====== Stored data ======

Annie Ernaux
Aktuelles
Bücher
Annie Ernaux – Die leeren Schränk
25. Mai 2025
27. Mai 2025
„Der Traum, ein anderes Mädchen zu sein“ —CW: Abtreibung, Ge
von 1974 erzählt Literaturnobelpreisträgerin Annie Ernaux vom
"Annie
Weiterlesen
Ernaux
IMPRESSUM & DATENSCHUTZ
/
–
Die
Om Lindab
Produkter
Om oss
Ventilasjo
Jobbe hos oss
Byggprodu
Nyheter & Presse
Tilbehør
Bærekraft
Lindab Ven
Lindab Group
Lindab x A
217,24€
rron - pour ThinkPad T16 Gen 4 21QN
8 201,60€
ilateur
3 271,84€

======
====== Stored data ======

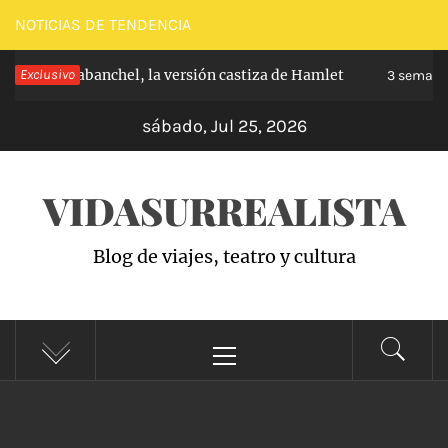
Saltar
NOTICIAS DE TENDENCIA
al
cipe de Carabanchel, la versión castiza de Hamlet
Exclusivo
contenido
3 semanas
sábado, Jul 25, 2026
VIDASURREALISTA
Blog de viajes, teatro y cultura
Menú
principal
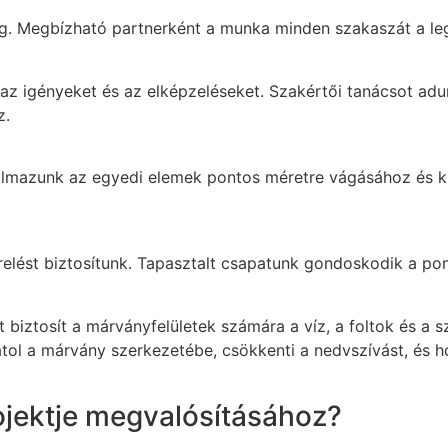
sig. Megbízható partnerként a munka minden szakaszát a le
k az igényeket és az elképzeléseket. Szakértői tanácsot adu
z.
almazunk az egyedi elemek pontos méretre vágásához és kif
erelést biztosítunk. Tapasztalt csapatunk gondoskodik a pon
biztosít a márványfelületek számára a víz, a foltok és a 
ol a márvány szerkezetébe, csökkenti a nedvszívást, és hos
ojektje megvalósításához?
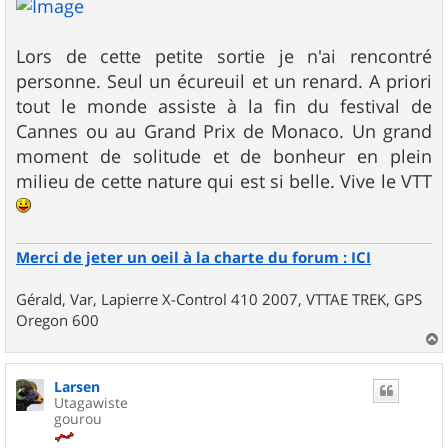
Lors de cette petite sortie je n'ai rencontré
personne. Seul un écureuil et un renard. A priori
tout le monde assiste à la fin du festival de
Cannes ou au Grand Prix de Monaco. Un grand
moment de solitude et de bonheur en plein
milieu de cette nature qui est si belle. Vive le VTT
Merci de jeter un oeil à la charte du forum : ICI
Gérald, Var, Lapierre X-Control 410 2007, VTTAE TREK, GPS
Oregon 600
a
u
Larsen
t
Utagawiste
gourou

======

Task item:
From the records above, report the number of lines that hold the string "Annie" and add nothing.

Solved problem:
4